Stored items

---*---

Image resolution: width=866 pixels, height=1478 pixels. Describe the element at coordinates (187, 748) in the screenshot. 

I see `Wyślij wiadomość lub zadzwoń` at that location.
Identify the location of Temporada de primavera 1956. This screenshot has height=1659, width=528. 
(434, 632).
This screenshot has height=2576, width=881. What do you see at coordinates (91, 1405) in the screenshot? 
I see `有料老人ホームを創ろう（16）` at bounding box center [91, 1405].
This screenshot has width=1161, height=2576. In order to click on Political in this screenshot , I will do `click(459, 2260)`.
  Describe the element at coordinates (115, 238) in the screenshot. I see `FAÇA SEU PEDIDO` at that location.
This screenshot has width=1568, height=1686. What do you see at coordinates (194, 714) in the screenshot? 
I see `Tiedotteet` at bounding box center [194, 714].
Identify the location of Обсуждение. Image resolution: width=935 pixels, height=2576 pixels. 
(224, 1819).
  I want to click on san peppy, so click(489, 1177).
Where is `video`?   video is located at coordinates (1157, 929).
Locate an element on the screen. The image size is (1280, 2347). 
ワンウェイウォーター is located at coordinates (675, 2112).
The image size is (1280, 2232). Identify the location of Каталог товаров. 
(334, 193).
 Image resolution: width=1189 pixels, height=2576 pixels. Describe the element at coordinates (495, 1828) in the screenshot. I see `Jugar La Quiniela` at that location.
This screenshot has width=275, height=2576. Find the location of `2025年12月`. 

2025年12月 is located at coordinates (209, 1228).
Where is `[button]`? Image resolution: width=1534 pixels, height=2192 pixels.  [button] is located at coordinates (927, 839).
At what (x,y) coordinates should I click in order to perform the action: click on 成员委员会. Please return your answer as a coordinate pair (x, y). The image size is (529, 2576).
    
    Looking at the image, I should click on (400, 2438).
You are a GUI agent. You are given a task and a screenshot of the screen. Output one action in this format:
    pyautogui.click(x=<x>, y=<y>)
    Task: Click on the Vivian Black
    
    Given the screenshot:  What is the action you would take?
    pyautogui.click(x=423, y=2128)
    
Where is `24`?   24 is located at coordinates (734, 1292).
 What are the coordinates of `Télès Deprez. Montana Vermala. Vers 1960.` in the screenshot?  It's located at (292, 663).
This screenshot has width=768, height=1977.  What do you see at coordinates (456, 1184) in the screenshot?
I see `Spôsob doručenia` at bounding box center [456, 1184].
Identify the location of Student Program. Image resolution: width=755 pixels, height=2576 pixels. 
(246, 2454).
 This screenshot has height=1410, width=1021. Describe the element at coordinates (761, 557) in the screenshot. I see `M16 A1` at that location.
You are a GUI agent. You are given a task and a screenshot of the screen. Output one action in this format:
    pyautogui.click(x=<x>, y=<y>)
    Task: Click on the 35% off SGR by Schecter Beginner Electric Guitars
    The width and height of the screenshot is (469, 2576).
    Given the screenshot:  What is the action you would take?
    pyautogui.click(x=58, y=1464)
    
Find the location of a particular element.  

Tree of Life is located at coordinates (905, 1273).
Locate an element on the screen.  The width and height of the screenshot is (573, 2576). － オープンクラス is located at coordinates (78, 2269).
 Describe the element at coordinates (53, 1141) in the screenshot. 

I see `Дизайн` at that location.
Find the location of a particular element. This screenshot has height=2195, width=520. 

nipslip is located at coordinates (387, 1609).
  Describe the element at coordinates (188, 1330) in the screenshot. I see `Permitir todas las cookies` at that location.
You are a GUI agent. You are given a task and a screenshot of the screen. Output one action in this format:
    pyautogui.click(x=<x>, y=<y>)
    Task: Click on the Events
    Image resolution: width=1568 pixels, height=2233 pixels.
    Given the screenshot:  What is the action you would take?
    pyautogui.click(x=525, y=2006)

---*---

Each entry above needs to be returned exactly as written.

Image resolution: width=866 pixels, height=1478 pixels. Describe the element at coordinates (187, 748) in the screenshot. 

I see `Wyślij wiadomość lub zadzwoń` at that location.
Identify the location of Temporada de primavera 1956. This screenshot has height=1659, width=528. 
(434, 632).
This screenshot has height=2576, width=881. What do you see at coordinates (91, 1405) in the screenshot? 
I see `有料老人ホームを創ろう（16）` at bounding box center [91, 1405].
This screenshot has width=1161, height=2576. In order to click on Political in this screenshot , I will do `click(459, 2260)`.
  Describe the element at coordinates (115, 238) in the screenshot. I see `FAÇA SEU PEDIDO` at that location.
This screenshot has width=1568, height=1686. What do you see at coordinates (194, 714) in the screenshot? 
I see `Tiedotteet` at bounding box center [194, 714].
Identify the location of Обсуждение. Image resolution: width=935 pixels, height=2576 pixels. 
(224, 1819).
  I want to click on san peppy, so click(489, 1177).
Where is `video`?   video is located at coordinates (1157, 929).
Locate an element on the screen. The image size is (1280, 2347). 
ワンウェイウォーター is located at coordinates (675, 2112).
The image size is (1280, 2232). Identify the location of Каталог товаров. 
(334, 193).
 Image resolution: width=1189 pixels, height=2576 pixels. Describe the element at coordinates (495, 1828) in the screenshot. I see `Jugar La Quiniela` at that location.
This screenshot has width=275, height=2576. Find the location of `2025年12月`. 

2025年12月 is located at coordinates (209, 1228).
Where is `[button]`? Image resolution: width=1534 pixels, height=2192 pixels.  [button] is located at coordinates (927, 839).
At what (x,y) coordinates should I click in order to perform the action: click on 成员委员会. Please return your answer as a coordinate pair (x, y). The image size is (529, 2576).
    
    Looking at the image, I should click on (400, 2438).
You are a GUI agent. You are given a task and a screenshot of the screen. Output one action in this format:
    pyautogui.click(x=<x>, y=<y>)
    Task: Click on the Vivian Black
    
    Given the screenshot:  What is the action you would take?
    pyautogui.click(x=423, y=2128)
    
Where is `24`?   24 is located at coordinates (734, 1292).
 What are the coordinates of `Télès Deprez. Montana Vermala. Vers 1960.` in the screenshot?  It's located at (292, 663).
This screenshot has width=768, height=1977.  What do you see at coordinates (456, 1184) in the screenshot?
I see `Spôsob doručenia` at bounding box center [456, 1184].
Identify the location of Student Program. Image resolution: width=755 pixels, height=2576 pixels. 
(246, 2454).
 This screenshot has height=1410, width=1021. Describe the element at coordinates (761, 557) in the screenshot. I see `M16 A1` at that location.
You are a GUI agent. You are given a task and a screenshot of the screen. Output one action in this format:
    pyautogui.click(x=<x>, y=<y>)
    Task: Click on the 35% off SGR by Schecter Beginner Electric Guitars
    The width and height of the screenshot is (469, 2576).
    Given the screenshot:  What is the action you would take?
    pyautogui.click(x=58, y=1464)
    
Find the location of a particular element.  

Tree of Life is located at coordinates (905, 1273).
Locate an element on the screen.  The width and height of the screenshot is (573, 2576). － オープンクラス is located at coordinates (78, 2269).
 Describe the element at coordinates (53, 1141) in the screenshot. 

I see `Дизайн` at that location.
Find the location of a particular element. This screenshot has height=2195, width=520. 

nipslip is located at coordinates (387, 1609).
  Describe the element at coordinates (188, 1330) in the screenshot. I see `Permitir todas las cookies` at that location.
You are a GUI agent. You are given a task and a screenshot of the screen. Output one action in this format:
    pyautogui.click(x=<x>, y=<y>)
    Task: Click on the Events
    Image resolution: width=1568 pixels, height=2233 pixels.
    Given the screenshot:  What is the action you would take?
    pyautogui.click(x=525, y=2006)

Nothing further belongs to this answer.